I’m hearing genuine concern about the increasing authoritarianism of the Johnson government and more complicated concerns about civil liberties and Covid regulations — particularly around the idea of Covid passports. But these are profoundly different. Joining them together is a bad idea, and plays into the government’s hands.
Creeping authoritarianism
The Tories thought nothing of illegally proroguing parliament. They responded to losing in the Supreme Court with a threat to stop “leftie lawyers” challenging the government. Proposals for compulsory voter identification and redrawing constituency boundaries are likely to help them at the next election, and they are alarmingly-happy to use “Henry VIII powers” to sideline parliament in facing the legislative consequences of Brexit. And it’s probably best not to mention the recent Conservative Party conference.
These are problems, and we should be concerned. But they are not about Covid.
A friend who travels frequently between the UK and Belgium makes a sharp contrast. In Belgium the messaging around Covid has been “this is what the doctors advise…” In the UK it’s been “obey the government and you will be fine” (even when the government ignores the advice of SAGE). Praise of obedience sounds horribly authoritarian.
But obeying the government isn’t about Covid.
People accept authoritarianism if it makes them feel safer. A government that stirs up people’s anxieties, ducks responsibility and presents itself as the answer has a way to hang on to power.
The medical piece
No vaccine is 100% effective. There is a problem with newer and more infectious variants. The more people who ill, the faster it mutates and the greater the risk of it becoming more serious.
Vaccination is about controlling the spread of a disease. It’s not just about individual risk: I get vaccinated to protect others as well as myself.
We have laws against drink driving which stop people being a danger to others and to themselves. We don’t honour the “opinions” of those who think they are safe to drink and drive. Is it so different to ask people also to be responsible and get vaccinated?
Anxiety over Covid
The problem is that Covid stirs up a huge range of anxieties. Vaccination offers protection against the illness, but not those anxieties.
A wise government would recognise this, encourage vaccination, and address what’s worrying people.
Instead, we have the Johnson government.

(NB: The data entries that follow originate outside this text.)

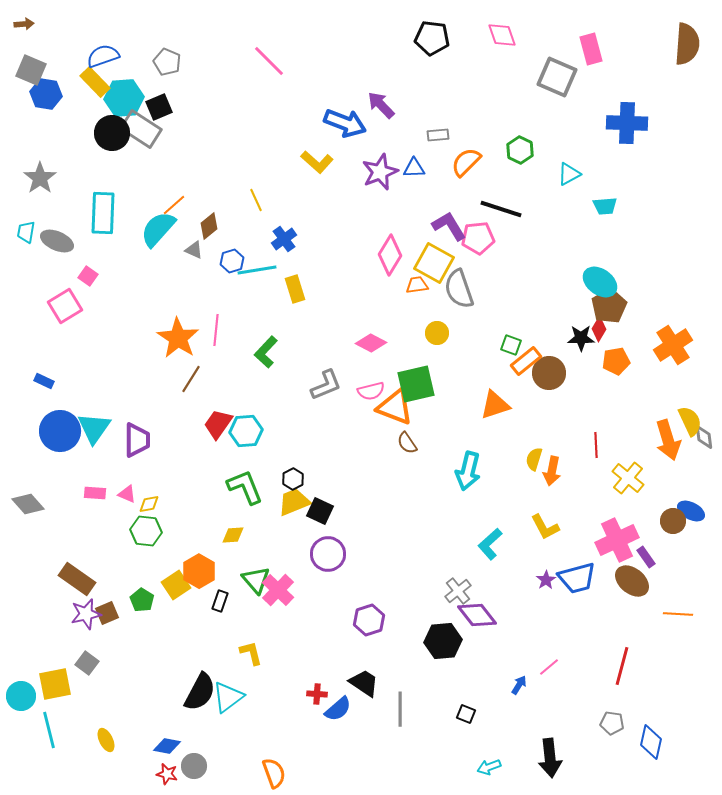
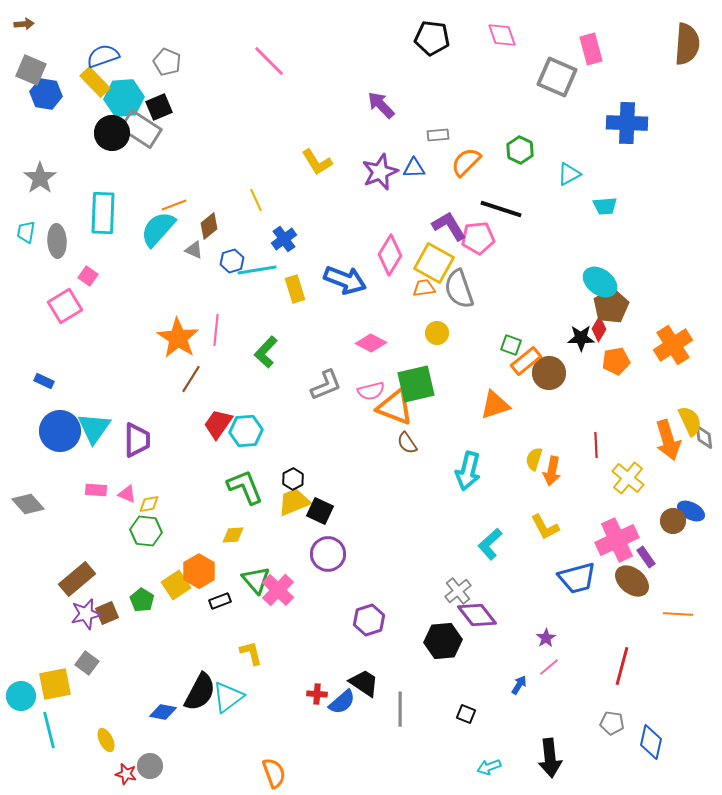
blue arrow at (345, 123): moved 157 px down
yellow L-shape at (317, 162): rotated 16 degrees clockwise
orange line at (174, 205): rotated 20 degrees clockwise
gray ellipse at (57, 241): rotated 64 degrees clockwise
orange trapezoid at (417, 285): moved 7 px right, 3 px down
brown pentagon at (609, 306): moved 2 px right
pink rectangle at (95, 493): moved 1 px right, 3 px up
brown rectangle at (77, 579): rotated 75 degrees counterclockwise
purple star at (546, 580): moved 58 px down
black rectangle at (220, 601): rotated 50 degrees clockwise
blue semicircle at (338, 709): moved 4 px right, 7 px up
blue diamond at (167, 746): moved 4 px left, 34 px up
gray circle at (194, 766): moved 44 px left
red star at (167, 774): moved 41 px left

Their authoritarian tendency has exploited the anxieties revealed in support for Brexit, and it is being compounded by the added anxieties over Covid.
Excluded groups
Vaccine uptake hasn’t been even. I am particularly concerned about groups who were already marginalised — notably some of the minority ethnic groups — who’ve been receptive to ill-founded worries over the vaccine and now face being disproportionately affected by Covid.
Vaccine passports
It’s easy to dismiss these as “identity cards by another name”, forgetting that the same could be said about driving licenses. Requiring proof of vaccination is a way to avoid places like nightclubs and aeroplanes being super-spreaders, and to encourage people to get vaccinated.
If we wait too long, people will get used to the idea of certain minorities being badly affected by Covid (as AIDS was once seen as the “gay plague”) and read vaccine passports as proof that someone isn’t in one of those groups. Right now, there’s still time for vaccine passports to be introduced and understood as meaning just that someone has been vaccinated.
Unwise resistance
Resisting authoritarianism by resisting what makes medical sense over Covid is counter-productive. It increases the suffering and from Covid and the anxiety that stirs up — fuelling the authoritarianism.
What we need is science-based pragmatism over Covid, and a well-articulated opposition to the direction in which the government is moving.